It takes a movement to conquer illiteracy.
It was a tough decision. Would I stay in my school, with my programme and my team, and enjoy seeing students succeed where they had previously failed? Or would I take the leap, strike out on my own to develop the programme and so enable many more children to leave school reading well?
When I did make the leap, it proved to be even harder than I expected. First of all it required building an organisation from scratch, which is no mean feat. Secondly, I quickly found that while many people sympathise with the cause of improving reading, few are willing to be its champions. I can say with some confidence that if it wasn’t for the support of allies and friends, I wouldn’t have made it this far. This post is about how important they are, and why they too are worthy of support.

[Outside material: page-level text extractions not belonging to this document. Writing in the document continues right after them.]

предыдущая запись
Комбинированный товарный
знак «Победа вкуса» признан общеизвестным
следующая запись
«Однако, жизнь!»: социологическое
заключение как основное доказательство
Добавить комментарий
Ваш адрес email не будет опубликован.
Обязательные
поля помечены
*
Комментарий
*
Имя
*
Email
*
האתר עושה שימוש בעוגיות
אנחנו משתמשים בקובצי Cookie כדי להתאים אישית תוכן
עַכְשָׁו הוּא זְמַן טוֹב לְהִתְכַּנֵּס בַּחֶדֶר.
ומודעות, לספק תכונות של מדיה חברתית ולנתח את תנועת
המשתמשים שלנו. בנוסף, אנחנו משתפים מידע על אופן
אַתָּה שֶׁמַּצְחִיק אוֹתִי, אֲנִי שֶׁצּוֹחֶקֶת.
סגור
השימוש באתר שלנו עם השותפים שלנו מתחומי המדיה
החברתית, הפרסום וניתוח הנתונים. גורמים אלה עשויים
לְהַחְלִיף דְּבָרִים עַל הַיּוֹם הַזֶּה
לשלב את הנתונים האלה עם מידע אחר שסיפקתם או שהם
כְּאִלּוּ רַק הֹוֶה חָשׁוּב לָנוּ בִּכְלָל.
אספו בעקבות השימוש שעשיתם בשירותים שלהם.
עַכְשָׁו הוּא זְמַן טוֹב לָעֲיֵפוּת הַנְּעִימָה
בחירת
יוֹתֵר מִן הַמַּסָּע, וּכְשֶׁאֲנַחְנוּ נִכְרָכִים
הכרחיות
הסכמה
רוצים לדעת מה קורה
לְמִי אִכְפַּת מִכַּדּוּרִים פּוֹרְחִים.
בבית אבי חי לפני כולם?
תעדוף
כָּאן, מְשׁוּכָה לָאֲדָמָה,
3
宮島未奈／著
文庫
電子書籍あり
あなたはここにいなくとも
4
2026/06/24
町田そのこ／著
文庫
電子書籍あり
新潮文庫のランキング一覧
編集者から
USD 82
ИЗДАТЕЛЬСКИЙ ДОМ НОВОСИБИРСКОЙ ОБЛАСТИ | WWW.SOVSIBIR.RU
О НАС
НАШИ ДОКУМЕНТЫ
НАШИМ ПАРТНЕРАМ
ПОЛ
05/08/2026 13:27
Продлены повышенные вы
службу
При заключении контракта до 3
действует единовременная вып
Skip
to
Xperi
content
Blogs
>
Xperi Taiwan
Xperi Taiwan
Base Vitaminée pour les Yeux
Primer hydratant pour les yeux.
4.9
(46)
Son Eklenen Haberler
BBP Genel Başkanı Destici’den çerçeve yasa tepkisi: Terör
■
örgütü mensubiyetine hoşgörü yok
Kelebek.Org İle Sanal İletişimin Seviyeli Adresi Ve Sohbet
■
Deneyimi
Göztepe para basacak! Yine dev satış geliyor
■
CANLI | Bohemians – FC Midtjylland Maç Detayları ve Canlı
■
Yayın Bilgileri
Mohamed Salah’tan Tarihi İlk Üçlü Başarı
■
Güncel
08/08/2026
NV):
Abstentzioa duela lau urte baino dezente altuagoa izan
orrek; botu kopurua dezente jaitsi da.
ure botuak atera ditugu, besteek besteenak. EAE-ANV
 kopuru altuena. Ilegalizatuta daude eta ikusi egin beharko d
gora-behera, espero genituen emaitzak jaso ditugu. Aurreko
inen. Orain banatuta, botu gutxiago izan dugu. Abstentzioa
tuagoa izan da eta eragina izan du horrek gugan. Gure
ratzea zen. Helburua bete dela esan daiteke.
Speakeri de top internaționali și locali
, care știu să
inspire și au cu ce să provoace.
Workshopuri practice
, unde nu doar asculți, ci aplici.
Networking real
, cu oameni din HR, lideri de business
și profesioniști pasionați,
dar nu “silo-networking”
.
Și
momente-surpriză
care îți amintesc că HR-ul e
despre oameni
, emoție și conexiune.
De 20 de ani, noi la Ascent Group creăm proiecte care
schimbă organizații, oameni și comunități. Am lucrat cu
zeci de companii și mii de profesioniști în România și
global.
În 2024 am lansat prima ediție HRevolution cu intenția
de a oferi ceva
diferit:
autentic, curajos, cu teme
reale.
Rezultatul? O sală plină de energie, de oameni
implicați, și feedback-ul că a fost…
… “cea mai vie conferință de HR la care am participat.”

We had our first breakthrough with Teach First: we applied for the 2015 Innovation Award and were one of the five winners. There are some things that we know we don’t know – and others that we don’t know we don’t know! The Teach First Innovation Unit gave us access to people who had the kind of expertise we lacked. It also put us in touch with people with the same determination to change outcomes for the most disadvantaged, across a range of organisations and industries. That sense of connection has been very important to keeping on going – knowing that there are other voices and other shoulders pushing that same (very big) wheel.
Teach First is dedicated to changing the outcomes for disadvantaged children. Their current campaign is ‘Challenge the Impossible’, with the aim that ‘no child’s dream should ever be written off because of their background.’ Illiteracy and poverty are inextricably linked, and so recently achieving partnership status with Teach First is a natural fit for us. If we can help them to deliver a knockout blow on low literacy outcomes for disadvantaged students, we will have taken a major step towards a more just society.
We’ve been involved with the researchED community since its early days, although we weren’t fast enough to get tickets for the first conference! Working with this loosely aligned community has been liberating precisely because of its spontaneity, its willingness to challenge and question, and its curiosity. Interacting on social media, at conferences and the occasional curry night has introduced us to people and ideas we might never have encountered – and to share from the well of our own experience with people who are open-minded and optimistic about what can be achieved in education.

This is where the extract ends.